To date, not only has there been no proof to the effect that vaping isn’t a health hazard, existing research data does seem to suggest the exact opposite, that vaping does increase the risk of heart attacks significantly, much like the regular cigarettes do.
As a matter of fact, a research paper presented at the annual meeting of the nonprofit Society for Research on Nicotine and Tobacco indicated that people who vape regularly may double their risk of having a heart attack compared with those who do not vape or smoke.
In 2017, a paper published by the esteemed Nursing Journal spoke extensively of the many dangers associated with e-cigarettes and vaping.
Excerpts from the paper read:
Nicotine is once again being made to look sexy, smart, and glamorous. The renormalization of smoking by this new technology exposes more individuals to nicotine and increases their risk for addiction and other health consequences. Efforts to regulate tobacco use are being sidelined by the big business of e-cigarettes.
More than 250,000 youth who’ve never smoked traditional cigarettes have tried e-cigarettes.4 Data from National Youth Tobacco surveys estimate that middle and high school students who’ve used e-cigarettes are twice as likely to smoke traditional tobacco products.4 A recent longitudinal study reports that youth who tried e-cigarettes were more likely to initiate traditional cigarette use over the subsequent year.5
Many advocates of e-cigarettes believe that their harms are overstated. They argue that the cost-benefit equation should take into consideration these products’ value as alternatives to smoking traditional cigarettes, saving long-term healthcare dollars spent on tobacco-related illness and death.21 Because e-cigarettes don’t contain tobacco, they’re purported to be “less toxic” than traditional tobacco products, but the lack of long-term research and the variability among available products makes this claim unsubstantiated to date.10 Additionally, the overall cost savings of substituting smokeless tobacco products to decrease negative health outcomes of traditional tobacco products is still unknown.
Try also combing through the established medical journals, and you will find tons and tons of research papers complete with data and statistical analyses, all pointing to the idea that vaping does increase the risk of getting heart diseases.
So how could the Ministry of Health have ignored this?
Is Dzulkefly not aware, that people tend to get more irritated sitting next to vapers than they get sitting next to cigarette smokers?

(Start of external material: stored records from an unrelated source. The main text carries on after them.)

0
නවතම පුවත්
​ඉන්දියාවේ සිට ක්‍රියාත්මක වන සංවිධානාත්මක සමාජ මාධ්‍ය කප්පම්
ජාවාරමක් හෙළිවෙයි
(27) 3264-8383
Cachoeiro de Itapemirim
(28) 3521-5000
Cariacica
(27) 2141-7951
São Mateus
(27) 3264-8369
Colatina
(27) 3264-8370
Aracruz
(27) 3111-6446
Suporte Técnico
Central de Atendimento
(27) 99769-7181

Heck, even the smoker gets irritated sitting next to a vaper.
Imagine, you’re sitting in a Nasi Kandar, having this very important conversation with someone, when suddenly, this huge smog-like cloud comes gently a wafting between the two of you, completely obstructing your vision and disrupting your train of thought.

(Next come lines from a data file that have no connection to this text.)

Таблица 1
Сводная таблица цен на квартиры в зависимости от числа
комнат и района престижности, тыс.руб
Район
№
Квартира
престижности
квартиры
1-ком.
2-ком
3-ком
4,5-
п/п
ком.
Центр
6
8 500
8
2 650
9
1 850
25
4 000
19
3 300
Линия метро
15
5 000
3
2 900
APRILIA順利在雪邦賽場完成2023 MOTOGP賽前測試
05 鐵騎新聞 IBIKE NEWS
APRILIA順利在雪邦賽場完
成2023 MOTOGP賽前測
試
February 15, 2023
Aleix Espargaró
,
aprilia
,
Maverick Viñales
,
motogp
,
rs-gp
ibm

Would that not irritate you?
And did you know, that different fragrances have mood altering qualities that affect different individuals differently?

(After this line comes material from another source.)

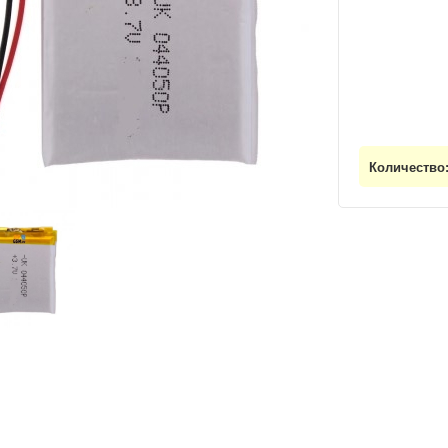
Количество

Can you imagine what would happen should one of these fragrances overly excite someone who’s already irritated with the inconsiderate vaper sitting next to him?
Perhaps it’s true what someone told me, that the only reason Dzulkefly banned cigarette smoking is because someone in the DAP is ‘taxing’ the importers of vape juices.
According to this person – who just so happens to be from the DAP – the ban is set to generate millions upon millions for the DAP as smokers nationwide switch from smoking cigarettes to vaping virtually.
Could this be true?
Is Dzulkefly ok with the idea of non-smoking youth, who, as research suggests, are bound to find vaping ‘cool’, suddenly taking up the habit?
PUTRAJAYA: The ban on smoking at all restaurants, food outlets and hawker stalls which will take effect from Jan 1 next year does not include puffing on vaporised liquid nicotine (vape) and shisha, according to Health Minister Datuk Seri Dr Dzulkefly Ahmad.
However, he said the ministry was still in discussion to include vape and shisha in the regulation.
“As for the time being, the ban will only involve tobacco products, but for vape and shisha, we will take regulatory and legal approaches but in other legislative categories,” he said at the Award and Recognition of the Blue Ribbon Campaign 2018, here, last night.
The Blue Ribbon campaign was held since 2013 to protect the public from the dangers of cigarette smoke through advocacy efforts to create 100 percent non-smoking areas.
Starting Jan 1, 2019, smoking ban will be enforced at all covered, air-conditioned restaurants, or open-concept restaurants and stalls and anyone caught breaching the ban will face a fine of RM10,000 with eateries that fail to enforce the law to be slapped with a fine of RM2,500.
In another development, Dr Dzulkefly said the practice of infant female circumcision by Muslims in Malaysia differed from the female genital mutilation (FGM) being practised in other countries.
He said this in response to the Human Rights Commission of Malaysia’s (Suhakam) statement slamming Putrajaya for making misleading statement concerning the Universal Periodic Review (UPR) on human rights in Geneva, Switzerland when it delegates reportedly defended the practice of FGM as a “cultural obligation” in Malaysia.
“Infant female circumcision differs from FGM and we have to be very careful in discussing this issue as it involves various aspects, including that of social and culture,” he added.